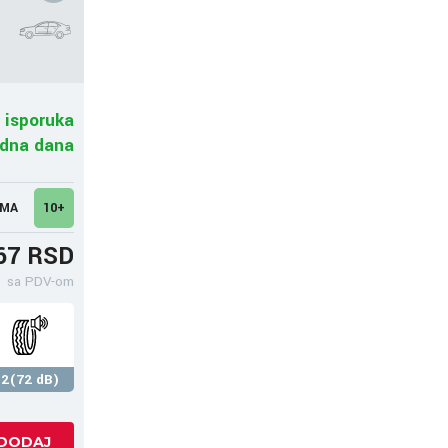
 isporuka
adna dana
UMA
10+
67 RSD
sa PDV-om
2(72 dB)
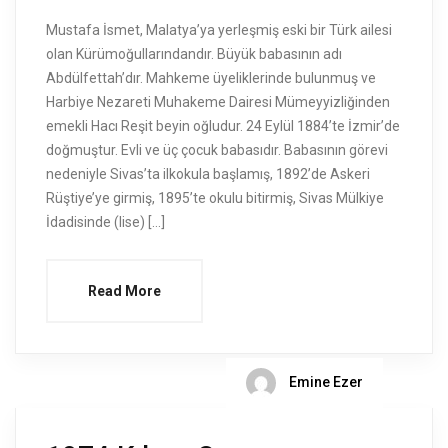
Mustafa İsmet, Malatya’ya yerleşmiş eski bir Türk ailesi
olan Kürümoğullarındandır. Büyük babasının adı
Abdülfettah’dır. Mahkeme üyeliklerinde bulunmuş ve
Harbiye Nezareti Muhakeme Dairesi Mümeyyizliğinden
emekli Hacı Reşit beyin oğludur. 24 Eylül 1884’te İzmir’de
doğmuştur. Evli ve üç çocuk babasıdır. Babasının görevi
nedeniyle Sivas’ta ilkokula başlamış, 1892’de Askeri
Rüştiye’ye girmiş, 1895’te okulu bitirmiş, Sivas Mülkiye
İdadisinde (lise) […]
Read More
Emine Ezer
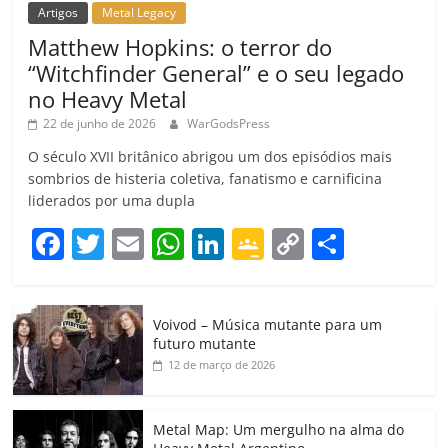
Artigos
Metal Legacy
Matthew Hopkins: o terror do
“Witchfinder General” e o seu legado
no Heavy Metal
22 de junho de 2026
WarGodsPress
O século XVII britânico abrigou um dos episódios mais
sombrios de histeria coletiva, fanatismo e carnificina
liderados por uma dupla
F
T
E
W
Li
G
C
C
a
w
m
h
n
o
o
o
c
itt
ai
at
k
o
p
m
Voivod – Música mutante para um
e
er
l
s
e
gl
y
p
futuro mutante
b
A
dI
e
Li
ar
12 de março de 2026
o
p
n
Cl
n
til
o
p
a
k
h
Metal Map: Um mergulho na alma do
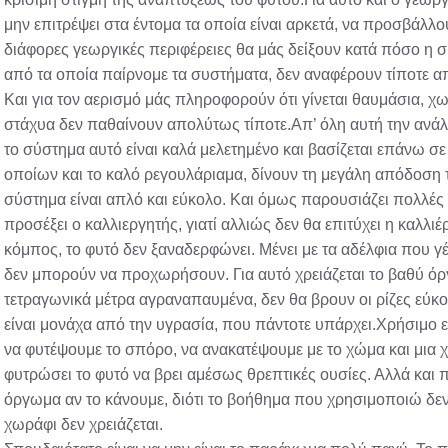
μην επιτρέψει στα έντομα τα οποία είναι αρκετά, να προσβάλλο
διάφορες γεωργικές περιφέρειες θα μάς δείξουν κατά πόσο η σκ
από τα οποία παίρνομε τα συστήματα, δεν αναφέρουν τίποτε α
Και για τον αερισμό μάς πληροφορούν ότι γίνεται θαυμάσια, χω
στάχυα δεν παθαίνουν απολύτως τίποτε.Απ’ όλη αυτή την ανά
το σύστημα αυτό είναι καλά μελετημένο και βασίζεται επάνω σ
οποίων και το καλό ρεγουλάριαμα, δίνουν τη μεγάλη απόδοση 
σύστημα είναι απλό και εύκολο. Και όμως παρουσιάζει πολλές τ
προσέξει ο καλλιεργητής, γιατί αλλιώς δεν θα επιτύχει η καλλιέρ
κόμπος, το φυτό δεν ξαναδερφώνει. Μένει με τα αδέλφια που γέ
δεν μπορούν να προχωρήσουν. Για αυτό χρειάζεται το βαθύ όργ
τετραγωνικά μέτρα αγραναπαυμένα, δεν θα βρουν οι ρίζες εύ
είναι μονάχα από την υγρασία, που πάντοτε υπάρχει.Χρήσιμο εί
να φυτέψουμε το σπόρο, να ανακατέψουμε με το χώμα και μια
φυτρώσει το φυτό να βρει αμέσως θρεπτικές ουσίες. Αλλά και
όργωμα αν το κάνουμε, διότι το βοήθημα που χρησιμοποιώ δεν
χωράφι δεν χρειάζεται.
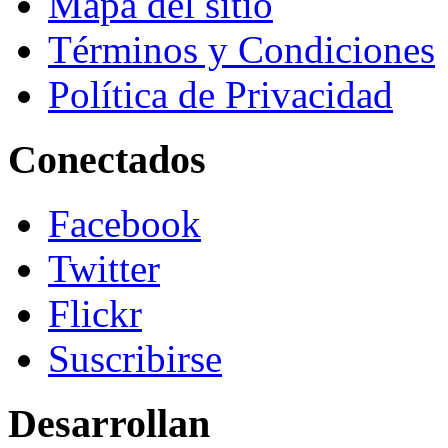
Mapa del sitio
Términos y Condiciones
Política de Privacidad
Conectados
Facebook
Twitter
Flickr
Suscribirse
Desarrollan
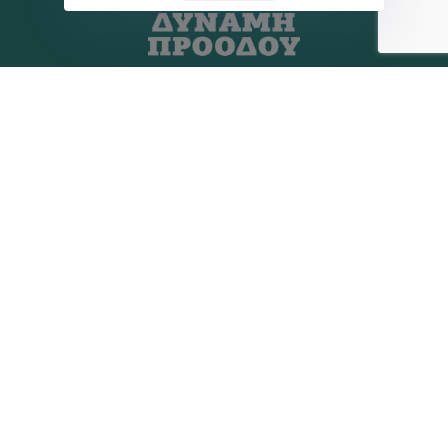
Η ΠΑΡΆΤΑΞΗ
MEDIA
Όραμα
Ανακοινώσεις
Σχέδιο
Νέα
Πολιτική Απορρήτου
Επικοινωνία
ΕΚΛΟΓΙΚΌ ΚΈΝΤΡΟ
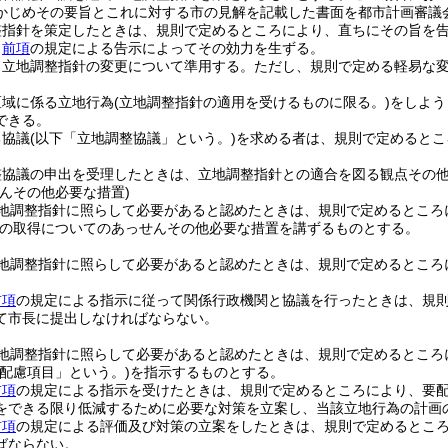
かじめその要旨とこれに対する市の見解を記載した書面を都市計画審議
整指針を策定したときは、規則で定めるところにより、直ちにその旨を
、
前項
の規定による告示によってその効力を生ずる。
、立地調整指針の変更について準用する。
ただし、規則で定める軽易な
区域に係る立地行為
(立地調整指針の適用を受けるものに限る。)
をしよう
できる。
る協議
(以下「立地調整協議」という。)
を求める者は、規則で定めるとこ
。
整協議の申出を受理したときは、立地調整指針との適合を図る観点その
んその他必要な措置)
地調整指針に照らして必要があると認めたときは、規則で定めるところ
の取得についてのあっせんその他必要な措置を講ずるものとする。
地調整指針に照らして必要があると認めたときは、規則で定めるところ
前項
の規定による指示に従って関係行政機関と協議を行ったときは、規
て市長に提出しなければならない。
地調整指針に照らして必要があると認めたときは、規則で定めるところ
要配慮項目」という。)
を指示するものとする。
前項
の規定による指示を受けたときは、規則で定めるところにより、要
をできる限り低減するために必要な対策を立案し、当該立地行為の計画
前項
の規定による評価及び対策の立案をしたときは、規則で定めるとこ
ばならない。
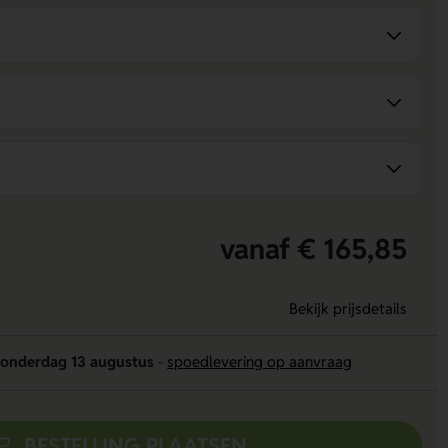
vanaf € 165,85
Bekijk prijsdetails
onderdag 13 augustus
-
spoedlevering op aanvraag
BESTELLING PLAATSEN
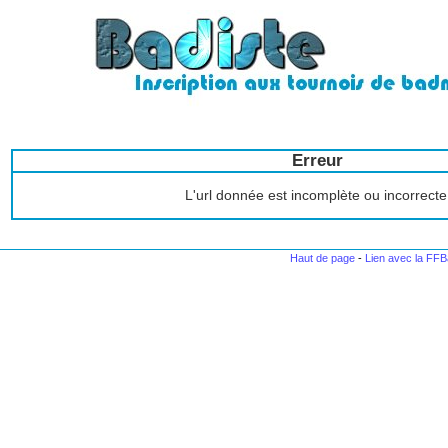
Erreur
L'url donnée est incomplète ou incorrecte
Haut de page
-
Lien avec la FF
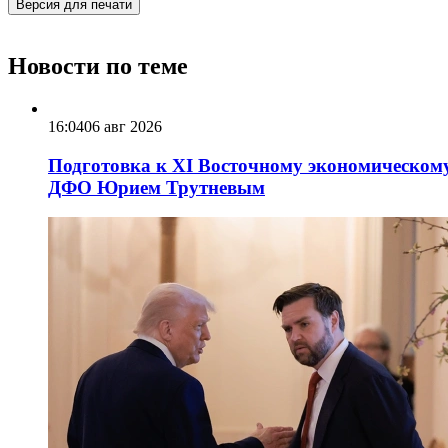
Версия для печати
Новости по теме
16:04
06 авг 2026
Подготовка к XI Восточному экономическому
ДФО Юрием Трутневым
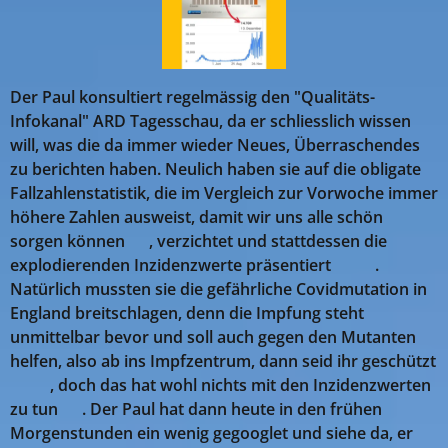
Der Paul konsultiert regelmässig den "Qualitäts-
Infokanal" ARD Tagesschau, da er schliesslich wissen
will, was die da immer wieder Neues, Überraschendes
zu berichten haben. Neulich haben sie auf die obligate
Fallzahlenstatistik, die im Vergleich zur Vorwoche immer
höhere Zahlen ausweist, damit wir uns alle schön
sorgen können 😉, verzichtet und stattdessen die
explodierenden Inzidenzwerte präsentiert 🤣🤣.
Natürlich mussten sie die gefährliche Covidmutation in
England breitschlagen, denn die Impfung steht
unmittelbar bevor und soll auch gegen den Mutanten
helfen, also ab ins Impfzentrum, dann seid ihr geschützt
🤣🤣, doch das hat wohl nichts mit den Inzidenzwerten
zu tun 😉. Der Paul hat dann heute in den frühen
Morgenstunden ein wenig gegooglet und siehe da, er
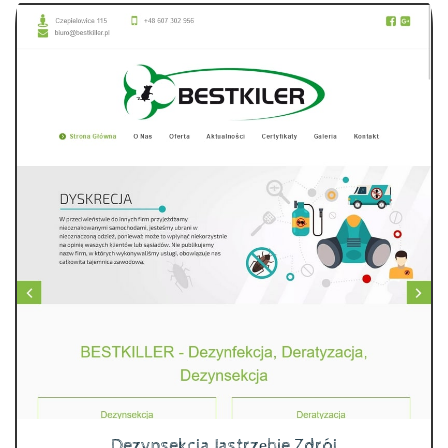
Dezynsekcja Jastrzębie Zdrój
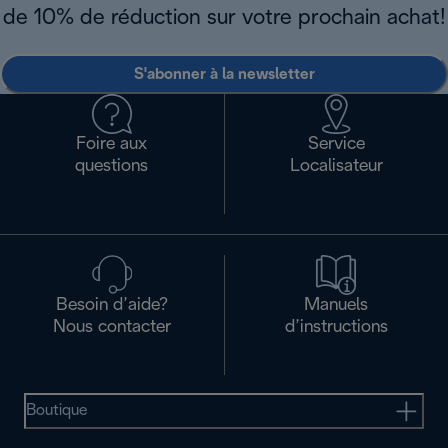
de 10% de réduction sur votre prochain achat!
S'abonner à la newsletter
Foire aux
Service
questions
Localisateur
Besoin d’aide?
Manuels
Nous contacter
d’instructions
Boutique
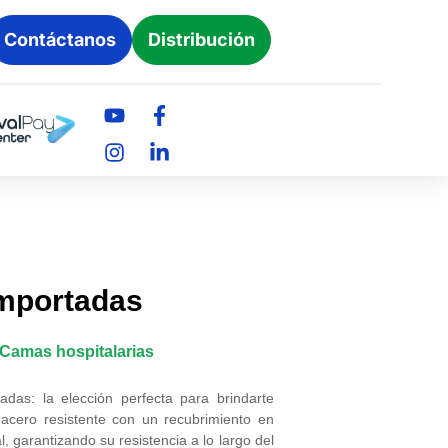
Contáctanos
Distribución
Importadas
Camas hospitalarias
das: la elección perfecta para brindarte
acero resistente con un recubrimiento en
, garantizando su resistencia a lo largo del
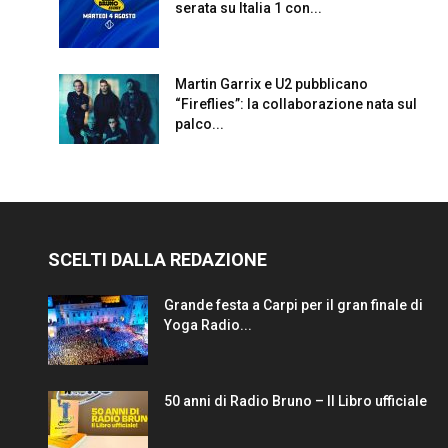
serata su Italia 1 con...
Martin Garrix e U2 pubblicano
“Fireflies”: la collaborazione nata sul
palco...
SCELTI DALLA REDAZIONE
Grande festa a Carpi per il gran finale di
Yoga Radio...
50 anni di Radio Bruno – Il Libro ufficiale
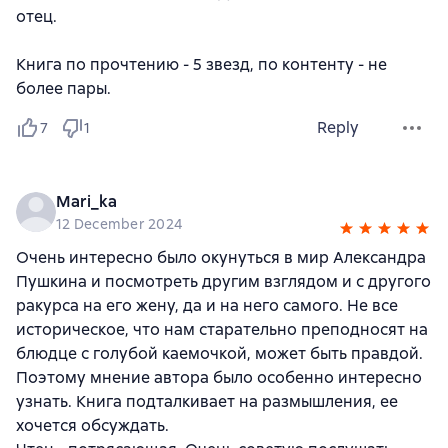
отец.
Книга по прочтению - 5 звезд, по контенту - не
более пары.
Reply
7
1
Mari_ka
12 December 2024
Очень интересно было окунуться в мир Александра
Пушкина и посмотреть другим взглядом и с другого
ракурса на его жену, да и на него самого. Не все
историческое, что нам старательно преподносят на
блюдце с голубой каемочкой, может быть правдой.
Поэтому мнение автора было особенно интересно
узнать. Книга подталкивает на размышления, ее
хочется обсуждать.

Brief
Reproduce the data exactly as it appears above. Pictures are to be left out.

Task output
 isporuka
adna dana
UMA
10+
67 RSD
sa PDV-om
2(72 dB)
Mustafa İsmet, Malatya’ya yerleşmiş eski bir Türk ailesi
olan Kürümoğullarındandır. Büyük babasının adı
Abdülfettah’dır. Mahkeme üyeliklerinde bulunmuş ve
Harbiye Nezareti Muhakeme Dairesi Mümeyyizliğinden
emekli Hacı Reşit beyin oğludur. 24 Eylül 1884’te İzmir’de
doğmuştur. Evli ve üç çocuk babasıdır. Babasının görevi
nedeniyle Sivas’ta ilkokula başlamış, 1892’de Askeri
Rüştiye’ye girmiş, 1895’te okulu bitirmiş, Sivas Mülkiye
İdadisinde (lise) […]
Read More
Emine Ezer
Artigos
Metal Legacy
Matthew Hopkins: o terror do
“Witchfinder General” e o seu legado
no Heavy Metal
22 de junho de 2026
WarGodsPress
O século XVII britânico abrigou um dos episódios mais
sombrios de histeria coletiva, fanatismo e carnificina
liderados por uma dupla
F
T
E
W
Li
G
C
C
a
w
m
h
n
o
o
o
c
itt
ai
at
k
o
p
m
Voivod – Música mutante para um
e
er
l
s
e
gl
y
p
futuro mutante
b
A
dI
e
Li
ar
12 de março de 2026
o
p
n
Cl
n
til
o
p
a
k
h
Metal Map: Um mergulho na alma do
μην επιτρέψει στα έντομα τα οποία είναι αρκετά, να προσβάλλο
διάφορες γεωργικές περιφέρειες θα μάς δείξουν κατά πόσο η σκ
από τα οποία παίρνομε τα συστήματα, δεν αναφέρουν τίποτε α
Και για τον αερισμό μάς πληροφορούν ότι γίνεται θαυμάσια, χω
στάχυα δεν παθαίνουν απολύτως τίποτε.Απ’ όλη αυτή την ανά
το σύστημα αυτό είναι καλά μελετημένο και βασίζεται επάνω σ
οποίων και το καλό ρεγουλάριαμα, δίνουν τη μεγάλη απόδοση 
σύστημα είναι απλό και εύκολο. Και όμως παρουσιάζει πολλές τ
προσέξει ο καλλιεργητής, γιατί αλλιώς δεν θα επιτύχει η καλλιέρ
κόμπος, το φυτό δεν ξαναδερφώνει. Μένει με τα αδέλφια που γέ
δεν μπορούν να προχωρήσουν. Για αυτό χρειάζεται το βαθύ όργ
τετραγωνικά μέτρα αγραναπαυμένα, δεν θα βρουν οι ρίζες εύ
είναι μονάχα από την υγρασία, που πάντοτε υπάρχει.Χρήσιμο εί
να φυτέψουμε το σπόρο, να ανακατέψουμε με το χώμα και μια
φυτρώσει το φυτό να βρει αμέσως θρεπτικές ουσίες. Αλλά και
όργωμα αν το κάνουμε, διότι το βοήθημα που χρησιμοποιώ δεν
χωράφι δεν χρειάζεται.
Mapa del sitio
Términos y Condiciones
Política de Privacidad
Conectados
Facebook
Twitter
Flickr
Suscribirse
Desarrollan
Η ΠΑΡΆΤΑΞΗ
MEDIA
Όραμα
Ανακοινώσεις
Σχέδιο
Νέα
Πολιτική Απορρήτου
Επικοινωνία
ΕΚΛΟΓΙΚΌ ΚΈΝΤΡΟ
かじめその要旨とこれに対する市の見解を記載した書面を都市計画審議
整指針を策定したときは、規則で定めるところにより、直ちにその旨を
、
前項
の規定による告示によってその効力を生ずる。
、立地調整指針の変更について準用する。
ただし、規則で定める軽易な
区域に係る立地行為
(立地調整指針の適用を受けるものに限る。)
をしよう
できる。
る協議
(以下「立地調整協議」という。)
を求める者は、規則で定めるとこ
。
整協議の申出を受理したときは、立地調整指針との適合を図る観点その
んその他必要な措置)
地調整指針に照らして必要があると認めたときは、規則で定めるところ
の取得についてのあっせんその他必要な措置を講ずるものとする。
地調整指針に照らして必要があると認めたときは、規則で定めるところ
前項
の規定による指示に従って関係行政機関と協議を行ったときは、規
て市長に提出しなければならない。
地調整指針に照らして必要があると認めたときは、規則で定めるところ
要配慮項目」という。)
を指示するものとする。
前項
の規定による指示を受けたときは、規則で定めるところにより、要
をできる限り低減するために必要な対策を立案し、当該立地行為の計画
前項
の規定による評価及び対策の立案をしたときは、規則で定めるとこ
ばならない。
vanaf € 165,85
Bekijk prijsdetails
onderdag 13 augustus
-
spoedlevering op aanvraag
BESTELLING PLAATSEN
Erreur
L'url donnée est incomplète ou incorrecte
Haut de page
-
Lien avec la FF
Версия для печати
Новости по теме
16:04
06 авг 2026
Подготовка к XI Восточному экономическому
ДФО Юрием Трутневым
Der Paul konsultiert regelmässig den "Qualitäts-
Infokanal" ARD Tagesschau, da er schliesslich wissen
will, was die da immer wieder Neues, Überraschendes
zu berichten haben. Neulich haben sie auf die obligate
Fallzahlenstatistik, die im Vergleich zur Vorwoche immer
höhere Zahlen ausweist, damit wir uns alle schön
sorgen können 😉, verzichtet und stattdessen die
explodierenden Inzidenzwerte präsentiert 🤣🤣.
Natürlich mussten sie die gefährliche Covidmutation in
England breitschlagen, denn die Impfung steht
unmittelbar bevor und soll auch gegen den Mutanten
helfen, also ab ins Impfzentrum, dann seid ihr geschützt
🤣🤣, doch das hat wohl nichts mit den Inzidenzwerten
zu tun 😉. Der Paul hat dann heute in den frühen
Morgenstunden ein wenig gegooglet und siehe da, er
Dezynsekcja Jastrzębie Zdrój
de 10% de réduction sur votre prochain achat!
S'abonner à la newsletter
Foire aux
Service
questions
Localisateur
Besoin d’aide?
Manuels
Nous contacter
d’instructions
Boutique
Contáctanos
Distribución
Importadas
Camas hospitalarias
das: la elección perfecta para brindarte
acero resistente con un recubrimiento en
, garantizando su resistencia a lo largo del
serata su Italia 1 con...
Martin Garrix e U2 pubblicano
“Fireflies”: la collaborazione nata sul
palco...
SCELTI DALLA REDAZIONE
Grande festa a Carpi per il gran finale di
Yoga Radio...
50 anni di Radio Bruno – Il Libro ufficiale
отец.
Книга по прочтению - 5 звезд, по контенту - не
более пары.
Reply
7
1
Mari_ka
12 December 2024
Очень интересно было окунуться в мир Александра
Пушкина и посмотреть другим взглядом и с другого
ракурса на его жену, да и на него самого. Не все
историческое, что нам старательно преподносят на
блюдце с голубой каемочкой, может быть правдой.
Поэтому мнение автора было особенно интересно
узнать. Книга подталкивает на размышления, ее
хочется обсуждать.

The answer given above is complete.